Work to complete :: Once you reach the line containing "25mm x 15mm", write out that line and every remaining line of the records exactly.

Exercise data ::
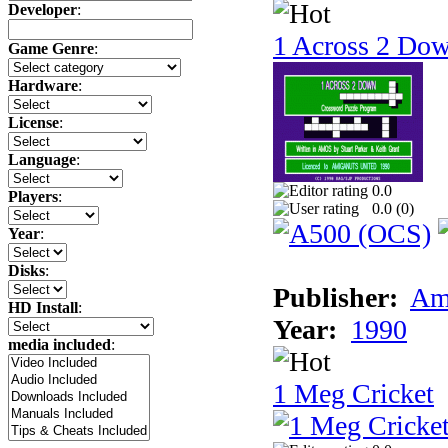
Developer
:
1 Across 2 Do
Game Genre
:
Hardware
:
License
:
Language
:
0.0
Players
:
0.0 (
0
)
Year
:
Disks
:
Publisher:
Am
HD Install
:
Year:
1990
media included
:
1 Meg Cricket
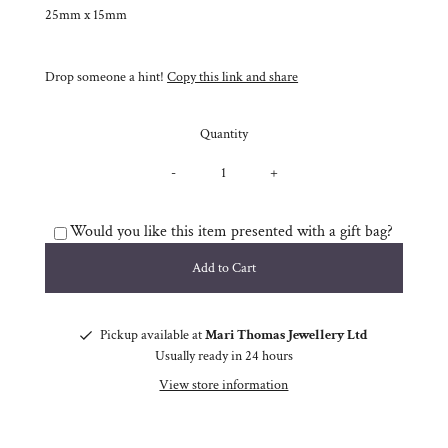
25mm x 15mm
Drop someone a hint!
Copy this link and share
Quantity
-
+
Would you like this item presented with a gift bag?
Pickup available at
Mari Thomas Jewellery Ltd
Usually ready in 24 hours
View store information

Expected answer ::
25mm x 15mm
Drop someone a hint!
Copy this link and share
Quantity
-
+
Would you like this item presented with a gift bag?
Pickup available at
Mari Thomas Jewellery Ltd
Usually ready in 24 hours
View store information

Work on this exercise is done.